Stop Loss 11 - General Average for Non-vessel Operators
General Average is the system whereby a shipowner can recover the extraordinary expenses that he necessarily incurred following some maritime accident, in protecting the cargo and/or preserving the ship. The costs are apportioned between the ship, its fuel and stores and the cargo (including containers) in proportion to their values.
General Average is almost as old as maritime transport itself and is well recognised in all major shipping and trading jurisdictions. Thankfully, however, modern standards and technology make it comparatively rare, so traders and forwarders are often unaware of the steps they have to take when confronted by a GA situation.
So how can you recognise a “GA” loss? GA losses arise whenever property involved in a voyage is voluntarily sacrificed or extraordinary expenditure is incurred to enable the vessel to rescue itself from a casualty and thereby complete the voyage. An example of a GA sacrifice would be jettisoning your clients’ cargo to help the vessel deal with a grounding and an example of GA expenditure would be employing salvage tugs when the vessel suffers an engine breakdown.
Salvage works on similar principles and frequently any award due to a tug owner for his tug’s assistance in saving a vessel will eventually form part of the GA expenditure. However, in many cases where salvage services are rendered the salvor will also demand separate salvage security. In this information sheet, “General Average” is used to cover both GA and Salvage.

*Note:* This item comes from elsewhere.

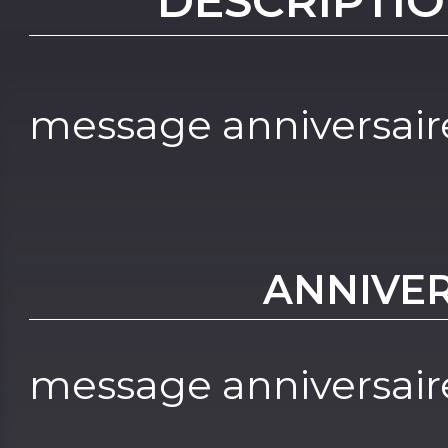
DESCRIPTIO
message anniversair
ANNIVER
message anniversair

If a GA situation arises, the shipowner will normally “declare GA” and appoint a firm of Average Adjusters to collect the GA contributions from all the parties liable to pay. The adjuster works out how much each party is liable to contribute by establishing the total value of the property rescued and the values of the sacrifices and expenditure. This process, inevitably, takes a long time (typically two years). Therefore, to ensure that payment will be received, the adjuster requires each party interested in the voyage to provide a GA Bond as security. A GA Bond is effectively a promise to pay whatever contribution is assessed, backed up by a GA Guarantee from a bank or insurance company. The adjuster uses the carrier’s records (usually the “ocean bills” or manifests) to identify from whom they should be demanding GA Bonds. Transport Operators issuing their own bills usually appear as the shipper on the carriers’ ocean bills/manifests and therefore the adjuster will send a letter to you demanding a bond in respect of the cargo. The letter will normally give brief details of the incident and will ask for a declaration of the value of “your” cargo and also request that you sign (and get countersigned) the GA Bond form.
What to do
- First of all – don’t panic! Although you appear on the line’s records as the shipper, you are not liable for the GA contributions in respect of the cargo: that is a matter for your clients, the cargo owners, and their insurers.

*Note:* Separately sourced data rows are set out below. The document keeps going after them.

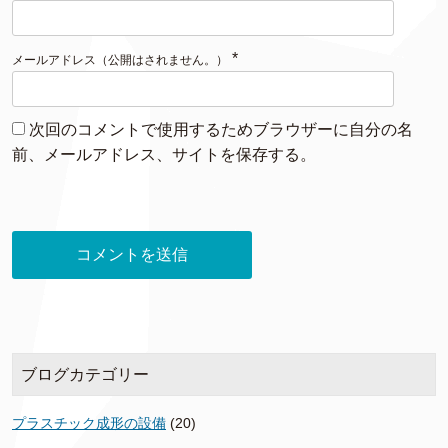
*
メールアドレス（公開はされません。）
次回のコメントで使用するためブラウザーに自分の名
前、メールアドレス、サイトを保存する。
ブログカテゴリー
プラスチック成形の設備
(20)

- Do not sign the GA Bond or GA Guarantee forms
- Let your clients know what has happened and send each of them a copy of the letters from the adjuster. Explain that they have a responsibility for the GA contributions. If they are selling on ex works, FOB or CAF terms, they should pass the letters onto their customers (the buyers/ consignees). Standard marine cargo policies cover the costs of GA contributions and the insurers will take over the detailed work of providing the guarantee and dealing with the adjuster. If the cargo is uninsured the evidence of the value and guarantee will need to be signed by an appropriate guarantor, such as a bank.
- Make clear that you will not be able to release the cargo until the guarantee has been returned and accepted. Your agent at destination may be able to assist in obtaining the declarations and guarantees.
- Ask for the signed guarantee to be returned to you. Check that you have received everything for all the cargo in the container and send the documents to the adjuster, who will then arrange
for the cargo to be released at destination.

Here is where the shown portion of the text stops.